Records contained in a dataset
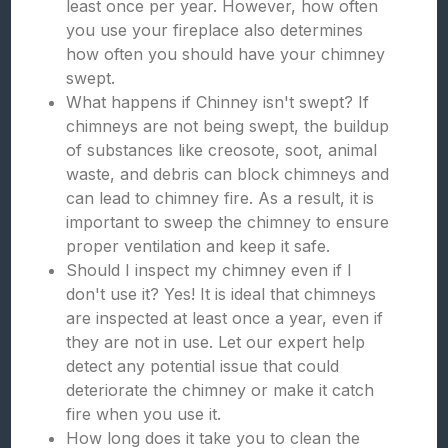
least once per year. However, how often
you use your fireplace also determines
how often you should have your chimney
swept.
What happens if Chinney isn't swept? If
chimneys are not being swept, the buildup
of substances like creosote, soot, animal
waste, and debris can block chimneys and
can lead to chimney fire. As a result, it is
important to sweep the chimney to ensure
proper ventilation and keep it safe.
Should I inspect my chimney even if I
don't use it? Yes! It is ideal that chimneys
are inspected at least once a year, even if
they are not in use. Let our expert help
detect any potential issue that could
deteriorate the chimney or make it catch
fire when you use it.
How long does it take you to clean the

-- WHAT THE EXERCISE ASKS --
Leave the pictures out and output all of the data verbatim.

-- TASK RESPONSE --
least once per year. However, how often
you use your fireplace also determines
how often you should have your chimney
swept.
What happens if Chinney isn't swept? If
chimneys are not being swept, the buildup
of substances like creosote, soot, animal
waste, and debris can block chimneys and
can lead to chimney fire. As a result, it is
important to sweep the chimney to ensure
proper ventilation and keep it safe.
Should I inspect my chimney even if I
don't use it? Yes! It is ideal that chimneys
are inspected at least once a year, even if
they are not in use. Let our expert help
detect any potential issue that could
deteriorate the chimney or make it catch
fire when you use it.
How long does it take you to clean the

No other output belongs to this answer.